Matt: What was the darkest period?
Mike: We realized how vulnerable we were with September 11, 2001.
Matt: How did you fund your business?
Mike: Self-funded until 2006. We haven’t done any traditional branding, branding costs money. Our growth was due to search (engine) marketing and that we have a great affiliate program. Having an affiliate program is critical. It’s advertising, but you are only paying for an action or performance. We kept on growing due to the direct response marketing. We are in a space where there is no true brand. We are not trying to compete with an Orbitz. We have the opportunity to be the player in the market. You have to look at the opportunity; we raised money to do more traditional types of marketing.
Matt: What is your long term vision for your business?
Lucas: I want to be the next Microsoft (laughter). I want to build a company. Money is not what drives me. I want to build a great company that builds a legacy.
Jason: I want 37 Signals to be one of the best companies of the next two decades. It’s not only about profits, it’s about a lifestyle. It’s about revenue per employee, rather than the number of employees.
Mike: Do you do what is best for yourself or what is best for the company. The only focus is to grow the company and to be the leader in the space. My loyalty was to growing the company, not in a family business type of way. I don’t believe in high growth companies being family run.
Matt: Really understand what you want the business to be, figure out the funding second!
Lucas: Finding good people is very difficult. The percentage of good people is relatively small. When you run across the right people, hire them.
Jason: Change is really your best friend. The more massive a business is, the harder it is to change. If someone can change faster than you, you’re in trouble. Small decisions allow mistakes to not be big. If you have constraints, you can actually do something that makes sense. Embrace them.
Mike: You have so much fun during the start up phase! You want to have fun while you are doing it. Those who have been around greatness and then there are others who can do great things. My executives have accountability. So they need to gain comfort with you and then you can let them loose. Don’t be afraid to hire people.
Matt: There’s a Silicon Valley tenet: “Hire only A people, and they’ll hire other A people. If you hire the B person, they’ll hire C or D people.”
Matt: What are the pluses and minuses of taking VC money?
Mike: Gives you access to higher caliber business people. We have access to great resources. You have a bigger in (with people), the VCs make inroads for you. It’s not just the money. The tradeoff is someone else is now a part owner in your company.
Matt: The mother of all constraints is a VC.
Audience: Who are some of your advisors?
Jason: I look to everyone for advice. I’m a fan of Jeff Bezos (Amazon), Steve Jobs (Apple), Mark Cuban (Broadcast.com, Dallas Mavericks), Richard Branson (Virgin Airlines) and Ricardo Semler who wrote two great books “Maverick” and “The Seven Day Weekend”. If people don’t hate you, you are just mediocre! I look to chefs and industrial designers as well.

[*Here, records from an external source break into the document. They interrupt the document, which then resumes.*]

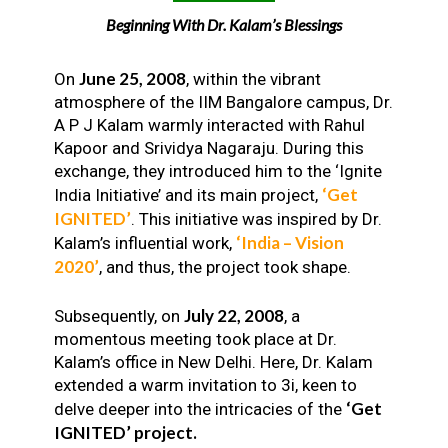
Beginning With Dr. Kalam’s Blessings
June 25, 2008
On
, within the vibrant
atmosphere of the IIM Bangalore campus, Dr.
A P J Kalam warmly interacted with Rahul
Kapoor and Srividya Nagaraju. During this
exchange, they introduced him to the ‘Ignite
‘Get
India Initiative’ and its main project,
IGNITED’
. This initiative was inspired by Dr.
‘India – Vision
Kalam’s influential work,
2020’
, and thus, the project took shape.
July 22, 2008
Subsequently, on
, a
momentous meeting took place at Dr.
Kalam’s office in New Delhi. Here, Dr. Kalam
extended a warm invitation to 3i, keen to
‘Get
delve deeper into the intricacies of the
IGNITED’ project.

Mike: I have similar thoughts. You’re mistakes are your biggest opportunity to learn. We are putting together a Board and they will serve as advisors. Being able to look at things differently is important.
Lucas: People you read about, employees. People that I know. You try to get their thoughts to solve problems.
Matt: What is it about your approach that allows you to be successful?
Jason: We just try to act like people. We think people think relate to people, not companies. We try to be simple. I look for people with good taste, curiosity and who are good writers. I’m not interested in the full feature. We want to one down the competition. The customer does not need a lot more stuff. We want more legroom and better seats on the plane, not movies and stuff.
Matt: If you have an inherently better model, your competition will blow up…
Jason: I’m scared of the small two person company that can be more nimble than my seven person company!
Matt then made closing remarks praising the difficulty of these accomplishments and the meeting was adjourned. It was great insight into how these businesses became successful.